Decentralizing Science

• http://elephantinthelab.org

 Introduction

Today a system that sets wrong incentives for the scientific community is prevailing that is relying on an outdated system for the communication of science through centralized publisher cartels. As a result, science in some fields is suffering from increasingly poor reproducibility. This bears the risk of loss of credibility among the public and increased scarcity of public funding (Ioannidis, 2005; Siebert, 2015; Reardon, 2017; Nature, n.d.).

Because publishing in scientific journals today is the only way to achieve attribution and reputation for scientific work and is the core requirement to secure future funds scientist are incentivized to thrive for their publications impact as the major goal of the academic enterprise (Siebert, 2015).

The negative consequences of relying on scientific journals as a trusted third party thus go beyond the already well identified problems of paywalls and the need for open access that are being addressed by movements aiming for open science (UNESCO, n.d.; TIB, n.d.) and institutional initiatives against publisher cartels (Project Deal, n.d.).
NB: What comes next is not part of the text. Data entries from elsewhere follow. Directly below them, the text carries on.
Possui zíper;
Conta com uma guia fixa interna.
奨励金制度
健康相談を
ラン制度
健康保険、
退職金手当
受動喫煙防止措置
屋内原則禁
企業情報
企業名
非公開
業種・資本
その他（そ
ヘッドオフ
More importantly, we need to establish an entirely new paradigm of "trustless" permanent publication, attribution and interoperability of scientific data. This opinion is written from my perspective of 15 years' experience in biomedical research, however the proposed solutions may be applicable to other scientific fields alike.

In 1945 Vanevar Bush, head of the US office of Scientific Research and Development during WWII anticipated the creation a futuristic device he called "Memex", a "device in which, an individual stores all his books, records, and communications, and which is mechanized so that it may be consulted with exceeding speed and flexibility. It is an enlarged intimate supplement to his memory" (Bush, 1945). Further he proposed that "Memex" would lead to "wholly new forms of encyclopedias […], ready made with a mesh of associative trails running through them, ready to be dropped into the Memex and there amplified" (Bush, 1945).
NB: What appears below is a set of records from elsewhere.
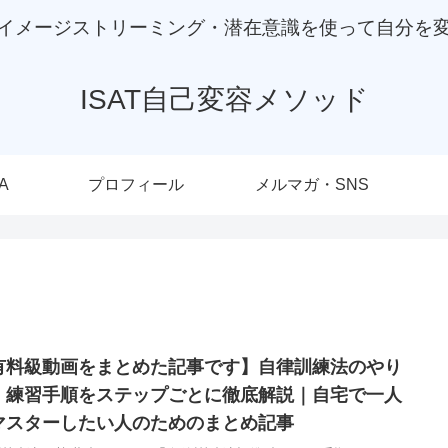
イメージストリーミング・潜在意識を使って自分を
ISAT自己変容メソッド
A
プロフィール
メルマガ・SNS
有料級動画をまとめた記事です】自律訓練法のやり
・練習手順をステップごとに徹底解説｜自宅で一人
マスターしたい人のためのまとめ記事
Arguably today we hold such devices in our hands and the internet serves as an underlying infrastructure, yet still 73 years later, past the invention of the personal computer and the internet we can agree with Dr. Bush's position that "professionally our methods of transmitting and reviewing the results of research are generations old and by now are totally inadequate for their purpose (Bush, 1945).
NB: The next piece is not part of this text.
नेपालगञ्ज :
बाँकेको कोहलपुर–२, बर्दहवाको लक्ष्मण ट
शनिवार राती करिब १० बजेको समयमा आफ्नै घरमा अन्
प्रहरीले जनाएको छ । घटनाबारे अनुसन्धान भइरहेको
Indeed, the formats of scientific communication remain the same as during the time of Dr. Bush's essay in 1945. Running a website and issuing the print-version of articles as downloadable PDFs, that does not really make one a "digital publisher" anymore in the year 2018.

Dr. Bush continues that, "if the aggregate time spent in writing scholarly works and in reading them could be evaluated, the ratio between these amounts of time might well be startling. Those who conscientiously attempt to keep abreast of current thought, even in restricted fields, by close and continuous reading might well shy away from an examination calculated to show how much of the previous month's efforts could be produced on call. Mendel's concept of the laws of genetics was lost to the world for a generation because his publication did not reach the few who were capable of grasping and extending it; and this sort of catastrophe is undoubtedly being repeated all about us, as truly significant attainments become lost in the mass of the inconsequential" (Bush, 1945).